Ces articles font plus que suggérer que les USA et le Royaume-Uni ont
jeté dans la balance leurs propres troupes d’élite dans le but d’en
finir avec la Syrie. Étant donné le diktat selon lequel tout groupe armé
qui s’opposerait à elles serait attaqué par la voie des airs, les USA
et leurs alliés montrent sans ambiguïté qu’ils suivent un plan précis
d’intervention militaire directe en Syrie, avec utilisation des avions
et des missiles de l’OTAN. C’est là leur seconde tentative pour obtenir
par la violence dans ce pays le changement de régime qu’ils veulent.
Quelques intéressantes initiatives diplomatiques de la Russie
L’article d’Andrew Korybko montre qu’une fois de plus la Russie
s’active par des voies diplomatiques pour faire avorter les agressions
US contre la Syrie.
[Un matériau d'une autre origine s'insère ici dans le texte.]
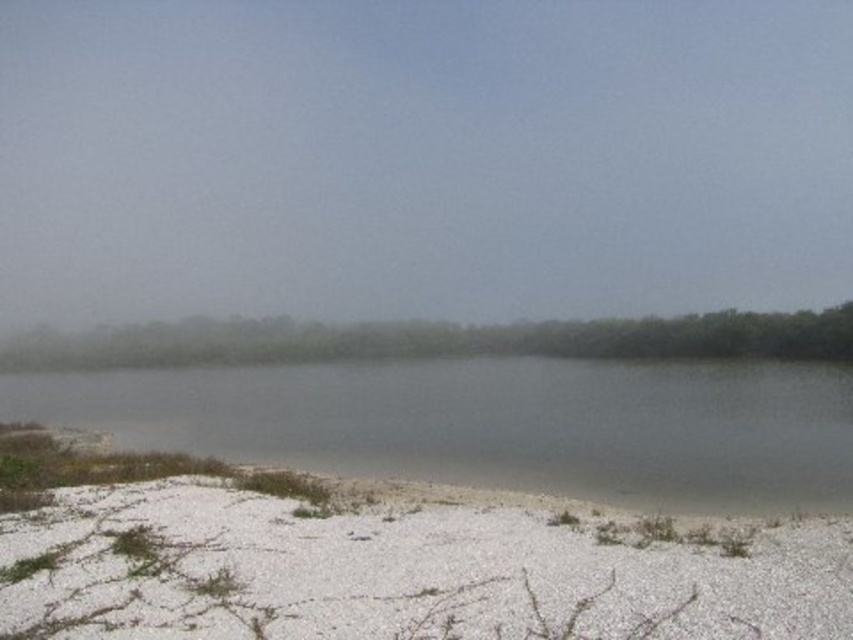 Question: Which point appears farthest from the camera in this image?

Choices:
 (A) (389, 465)
 (B) (424, 45)
 (C) (592, 636)

Answer: (B)

Question: Considering the real-world distances, which object is farthest from the foggy haze at upper center?

Choices:
 (A) gray matte lake at center
 (B) white gravelly sand at lower left

Answer: (B)

Question: Does white gravelly sand at lower left appear over gray matte lake at center?

Choices:
 (A) yes
 (B) no

Answer: (A)

Question: Can you confirm if white gravelly sand at lower left is positioned to the left of gray matte lake at center?

Choices:
 (A) no
 (B) yes

Answer: (A)

Question: Considering the real-world distances, which object is farthest from the foggy haze at upper center?

Choices:
 (A) white gravelly sand at lower left
 (B) gray matte lake at center

Answer: (A)

Question: Does foggy haze at upper center come in front of gray matte lake at center?

Choices:
 (A) no
 (B) yes

Answer: (A) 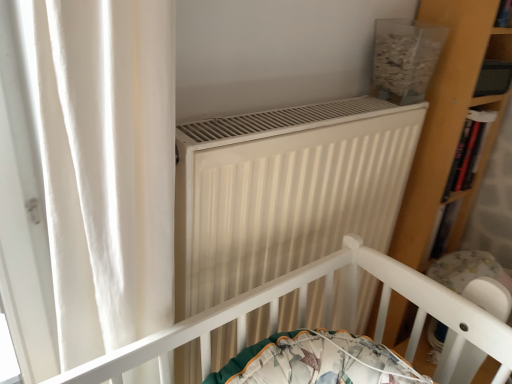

Une partie de cette stratégie des Russes consiste à
saper les positions américaines en obtenant que certains pays se
retirent de la coalition. En tête de programme : une série de
discussions avec l’Arabie Saoudite. On remarque en effet des contacts
accrus entre les deux pays. Par exemple, le président Poutine et le roi
Salman ont l’intention de se rencontrer d’ici la fin de l’année et de
signer un accord de coopération sur l’énergie nucléaire. On fait état
également d’une rencontre, arrangée par la Russie, entre le ministre
syrien de la Défense Nationale et le ministre saoudien de la Défense.
Selon Korybko :
« L’Arabie Saoudite a fini par se rendre compte que son rejeton
wahhabite est devenu incontrôlable et qu’il lui faut absolument se
sortir du bourbier de la guerre par intérim où elle s’est enfoncée en
Syrie, avant que le retour de flamme ne se fasse sentir de façon trop
insupportable (d’autant qu’) elle préférerait détourner ses ressources
en argent et en temps de cette guerre désormais perdue contre la Syrie
en direction de sa dernière aventure militaire en date le long de sa
frontière méridionale. Ajoutez-y la peur paranoïaque de Ryiad de voir le
Yemen se transformer en base pour les combattants par intérim de
l’Iran, et vous pourrez raisonnablement admettre que le Royaume des
Saoud accepte une défaite en Syrie pour sauver autant de terrain
stratégique que possible au Yemen (et le plus tôt sera le mieux). » (6)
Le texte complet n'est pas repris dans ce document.